Gerade als beide die Tür verschlossen hatten, hörten sie Stimmen. »So'n Mist. Hab die Kleine nicht gefunden. Nur eine von den drei Mistgören und grad auch noch die, die uns gar nicht bringt.« »Such weiter. Sie können nicht weit weg sein!«, erwiderte eine andere Stimme genervt. »Kurai?« »Mhhh?«, erwiderte diese nur. »Wir müssen hier weg! Sie wollten uns, nicht Misaki. Lass uns gehen.« Liyu riss die Tür auf und rannte hinaus. »Mädchen!« Beide zuckten zusammen, erblickten jedoch das Gesicht von Miss Nemoto. »Ihr wollt doch nicht nach draußen? Ella meinte, da draußen befindet sich ein Wolf und er hat bereits kleine Kinder gerissen. Ich könnte es nicht übers Herz bringen, dass er euch auch bekommt.« Kurai senkte den Kopf. »Nicht doch«, sagte Liyu. »Wir erklären es später Miss Nemoto.« Zusammen mit Kurai rannte sie weiter und ließen Misss Nemoto hinter sich. Bald schon fühlten sich Liyu sicher, doch Kurai war beunruhigt. »Ich denke nicht wir sollten stehen bleiben, Liyu. Ich habe ein schlechtes Gefühl bei der Sache.« »Ich denke dieses Gefühl ist berechtigt. Ich hab euch endlich gefunden. Kein Ausweg. Kein Weglaufen. Wobei ich doch zugeben muss, dass ich nie einen Gedanken gehegt habe, meine eigene Schwester zu töten. Dabei habe ich den Tee mit dir so genossen Liyu, auch wenn ich mich verstellen musste.« Die junge Frau hob ein Schwert an. »Doch nun ist das ganze Spiel vorbei!« Die schwere metallische Klinge sauste nach unten. Doch fiel neben sie. Die junge Frau gab nur ein leisen Laut von sich und fiel zu Boden.
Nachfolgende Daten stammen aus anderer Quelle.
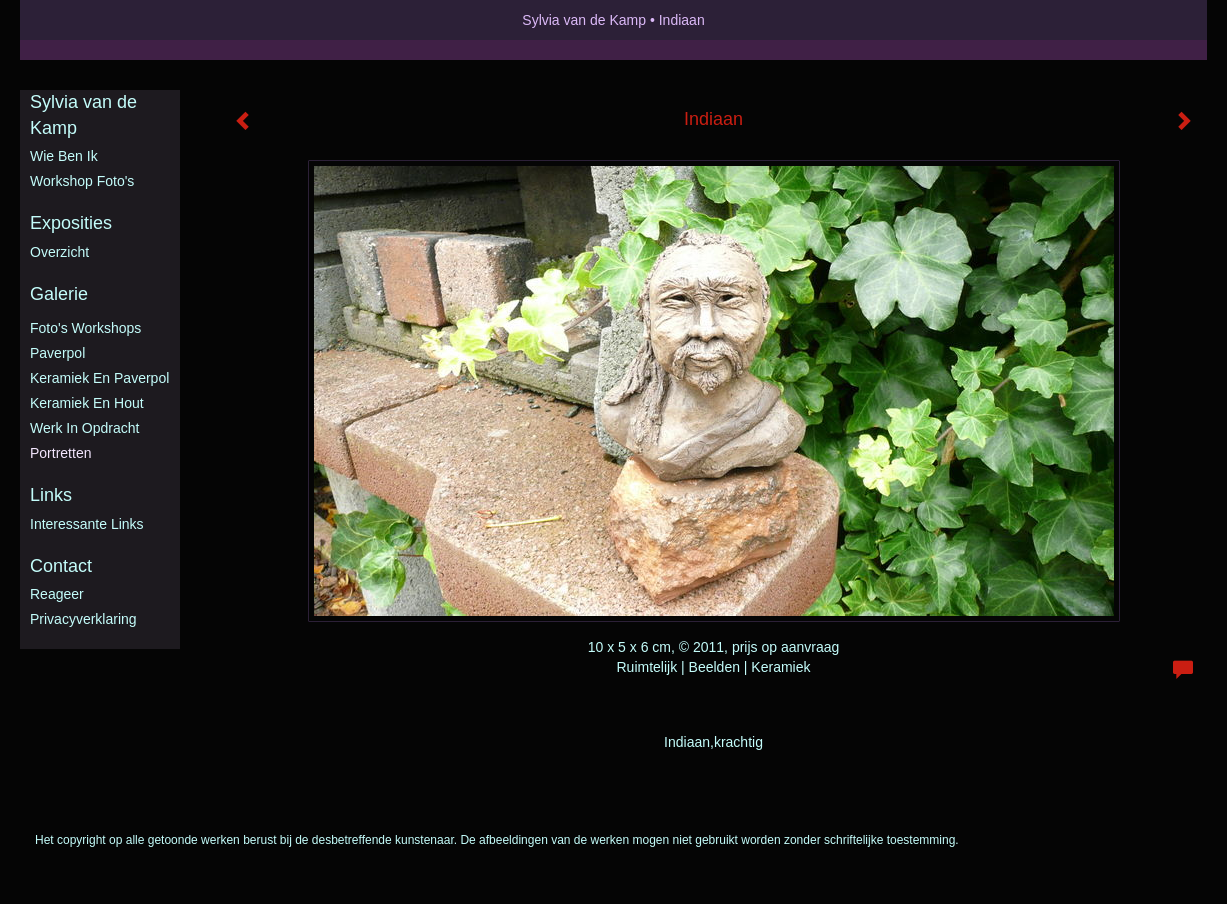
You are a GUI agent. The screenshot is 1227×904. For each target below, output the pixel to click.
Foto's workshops (85, 328)
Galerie (59, 294)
Die beiden Mädchen begegneten erneut eine befreundeten Gestalt: Valerie. »Zum Glück habe ich habe es reichtzeitig geschafft mich zu verarzten und hier zu sein. Die Wunden sind nicht sehr schlimm, ich werd also wieder. Nun aber zum wesentlichen. Lauft. Bitte Lauft. Hier läuft immer noch jemand herum, der euch beide umbringen will. Ich werde Zeit für euch schinden, doch kann ich euch nichts versprechen. Und Liyu, ich werde Misaki einen schönen Ruheplatz geben. Versprochen. Nun geht. Jetzt rennt schon endlich!« Beide nickten und rannten. Doch Kurai rannte einen anderen Weg als Liyu. Sie rannte auf den Hof, zum Wolf. Sie schlug die Türen auf und lief langsam auf das wilde Tier zu.